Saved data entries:
Start of Block

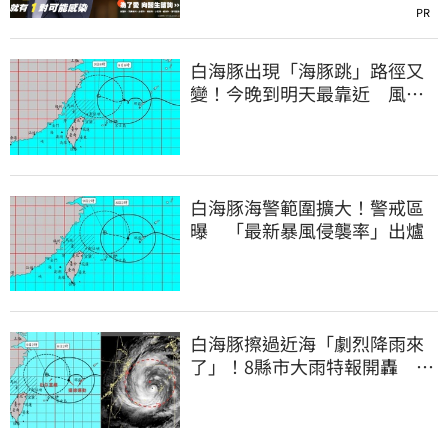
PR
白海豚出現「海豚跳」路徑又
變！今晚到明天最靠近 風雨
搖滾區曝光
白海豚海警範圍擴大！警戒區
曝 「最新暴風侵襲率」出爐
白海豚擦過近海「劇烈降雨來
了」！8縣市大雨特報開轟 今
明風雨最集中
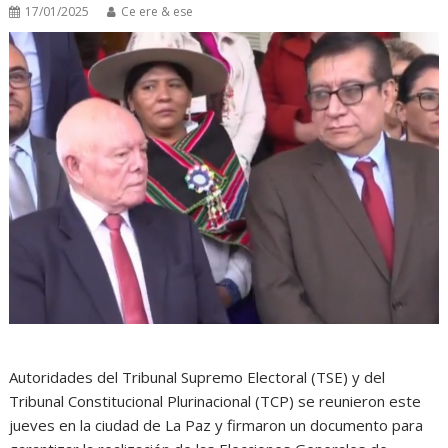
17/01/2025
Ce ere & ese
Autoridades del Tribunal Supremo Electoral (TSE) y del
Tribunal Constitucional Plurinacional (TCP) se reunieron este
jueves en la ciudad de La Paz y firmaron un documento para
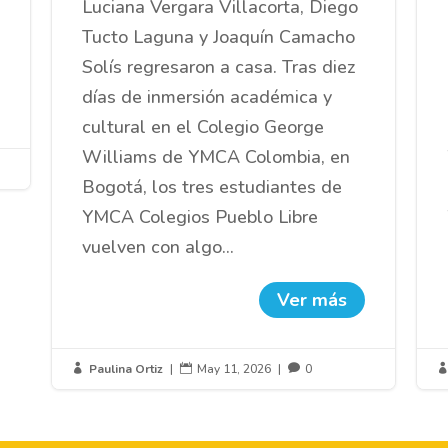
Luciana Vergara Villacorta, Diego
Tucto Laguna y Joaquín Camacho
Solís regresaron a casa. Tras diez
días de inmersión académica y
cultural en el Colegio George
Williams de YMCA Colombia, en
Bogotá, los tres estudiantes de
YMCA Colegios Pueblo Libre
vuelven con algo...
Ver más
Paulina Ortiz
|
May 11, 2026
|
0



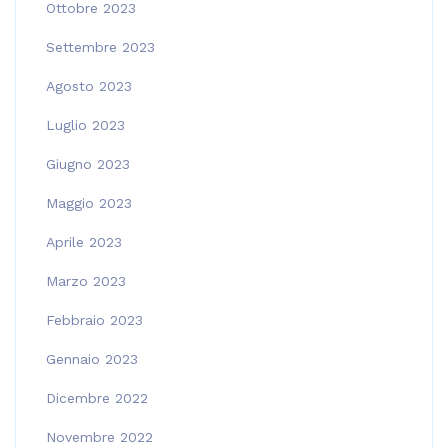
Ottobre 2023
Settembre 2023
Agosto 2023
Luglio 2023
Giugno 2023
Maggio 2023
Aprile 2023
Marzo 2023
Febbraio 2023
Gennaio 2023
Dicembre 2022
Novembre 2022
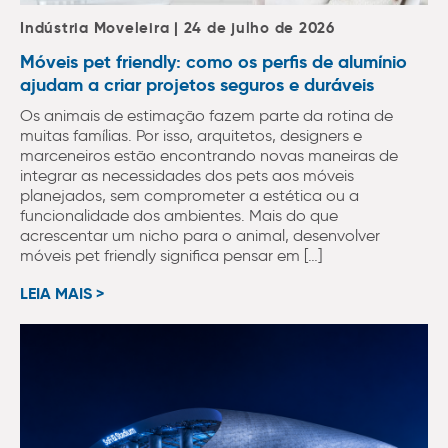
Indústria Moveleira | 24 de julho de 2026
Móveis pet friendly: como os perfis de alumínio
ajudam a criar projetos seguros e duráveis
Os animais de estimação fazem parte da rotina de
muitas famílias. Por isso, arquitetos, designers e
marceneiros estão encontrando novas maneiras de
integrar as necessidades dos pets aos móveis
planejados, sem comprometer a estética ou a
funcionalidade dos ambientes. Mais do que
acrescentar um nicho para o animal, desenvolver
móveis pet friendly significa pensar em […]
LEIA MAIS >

End of Block
Start of Block

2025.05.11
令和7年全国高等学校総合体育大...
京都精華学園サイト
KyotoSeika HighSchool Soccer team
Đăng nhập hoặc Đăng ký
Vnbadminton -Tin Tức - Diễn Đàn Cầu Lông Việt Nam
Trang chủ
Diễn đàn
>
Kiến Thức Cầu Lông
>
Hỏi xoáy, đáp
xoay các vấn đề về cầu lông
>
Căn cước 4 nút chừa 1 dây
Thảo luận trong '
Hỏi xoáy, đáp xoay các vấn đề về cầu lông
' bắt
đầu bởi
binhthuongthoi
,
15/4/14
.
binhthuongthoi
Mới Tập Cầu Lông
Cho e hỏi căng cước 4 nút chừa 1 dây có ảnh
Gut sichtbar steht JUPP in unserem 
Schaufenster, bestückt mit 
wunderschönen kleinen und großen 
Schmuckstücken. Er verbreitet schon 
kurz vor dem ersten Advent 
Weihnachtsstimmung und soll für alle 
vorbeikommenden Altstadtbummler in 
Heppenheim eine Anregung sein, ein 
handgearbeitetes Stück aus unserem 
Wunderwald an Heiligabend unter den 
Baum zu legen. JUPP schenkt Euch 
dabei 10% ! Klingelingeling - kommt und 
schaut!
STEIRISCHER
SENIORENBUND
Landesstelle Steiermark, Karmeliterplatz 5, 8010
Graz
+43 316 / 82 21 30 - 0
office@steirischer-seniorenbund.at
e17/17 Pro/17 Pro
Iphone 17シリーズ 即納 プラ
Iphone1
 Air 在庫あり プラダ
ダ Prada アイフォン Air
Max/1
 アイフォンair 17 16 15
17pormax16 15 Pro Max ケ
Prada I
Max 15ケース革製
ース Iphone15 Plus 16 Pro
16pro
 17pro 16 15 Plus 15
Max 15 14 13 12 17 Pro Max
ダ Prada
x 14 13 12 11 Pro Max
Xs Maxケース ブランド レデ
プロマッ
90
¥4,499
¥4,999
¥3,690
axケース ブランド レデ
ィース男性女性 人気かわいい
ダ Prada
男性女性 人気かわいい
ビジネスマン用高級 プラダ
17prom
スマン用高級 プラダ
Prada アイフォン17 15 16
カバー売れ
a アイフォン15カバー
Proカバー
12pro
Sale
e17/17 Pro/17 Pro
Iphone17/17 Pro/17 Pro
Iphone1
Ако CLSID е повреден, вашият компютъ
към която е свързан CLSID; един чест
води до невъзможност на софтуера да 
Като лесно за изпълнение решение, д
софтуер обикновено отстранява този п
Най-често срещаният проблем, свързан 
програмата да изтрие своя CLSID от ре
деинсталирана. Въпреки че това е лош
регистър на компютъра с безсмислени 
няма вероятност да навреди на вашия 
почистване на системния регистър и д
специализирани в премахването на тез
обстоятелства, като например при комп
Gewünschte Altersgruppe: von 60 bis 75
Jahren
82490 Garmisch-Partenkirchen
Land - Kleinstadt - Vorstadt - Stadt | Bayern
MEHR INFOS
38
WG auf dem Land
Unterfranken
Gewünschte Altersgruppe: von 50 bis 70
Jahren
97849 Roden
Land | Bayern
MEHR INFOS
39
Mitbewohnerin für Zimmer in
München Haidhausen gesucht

End of Block

- [Task instructions]: List all lines from the entries that include the word "unserem".

- [Written response]:
Gut sichtbar steht JUPP in unserem 
handgearbeitetes Stück aus unserem 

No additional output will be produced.